DMZ

Feb 18, 2009 20:24




DMZ is for Donetsk Metallurgical Plant (the word plant is zavod in russian).
Its huge pipes are visible there proping the sky. And this is the place from where the entire city of Donetsk was born.

John Hughes, a british (actually a Welsh) businessman acquired this piece of land at 1869. Then this was the Russian Empire territory situated not far from to the north of the Azov Sea. The place was very rich of a coal and perfectly suited the purpose of building steel industry. All works started immediately.

The small town was called Yuzovka after its founder (locals spelled surname Hughes as Yuz). The factory and surroundings grew quickly. By the end of the nineteenth century, the Hughes plant was the largest in the Russian Empire.

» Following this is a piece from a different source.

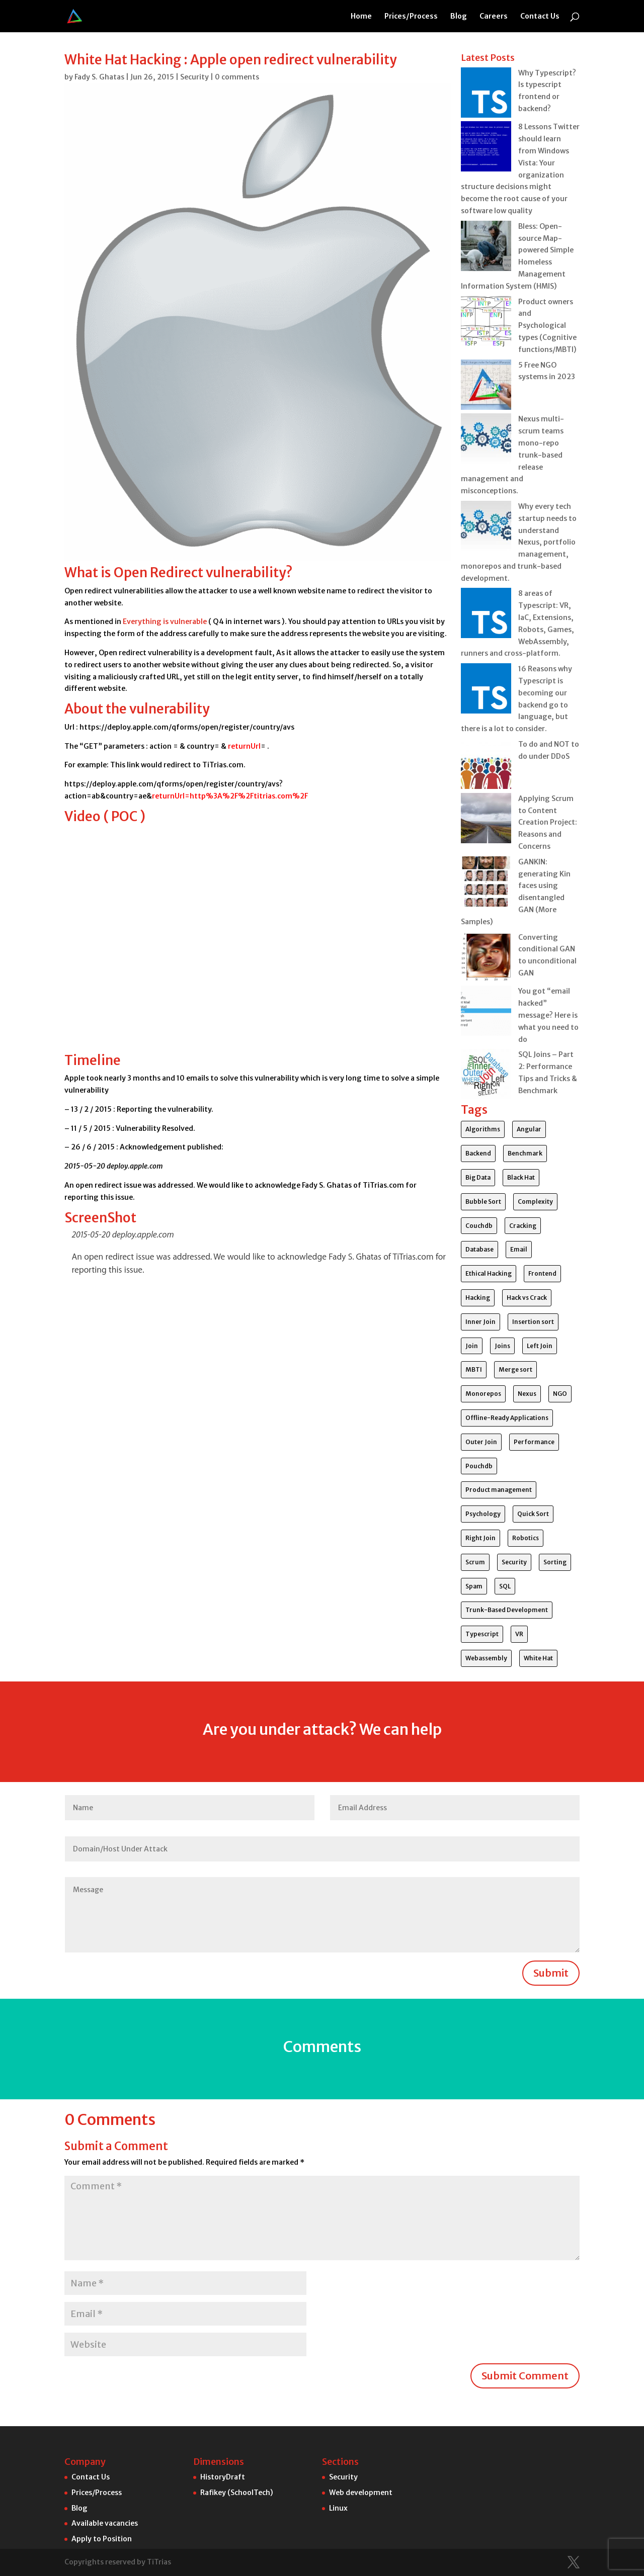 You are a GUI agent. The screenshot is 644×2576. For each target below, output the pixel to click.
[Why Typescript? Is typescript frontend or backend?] (486, 94)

John Hughes died at 1889 and his sons took his place. The expansion continued during the First World War when world demand of a steel raised dramatically. But at 1917 the revolution happend. The plant was nationalized. Hughes sons and almost all of their foreign employees left the country.

After few years at 1924 the city was renamed to Stalino after Joseph Stalin (authoritarian leader of the USSR since). At the 1961 the city got his modern name Donetsk after the largest river in the region Seversky Donets (the city is situated on the banks of small river Kalmius).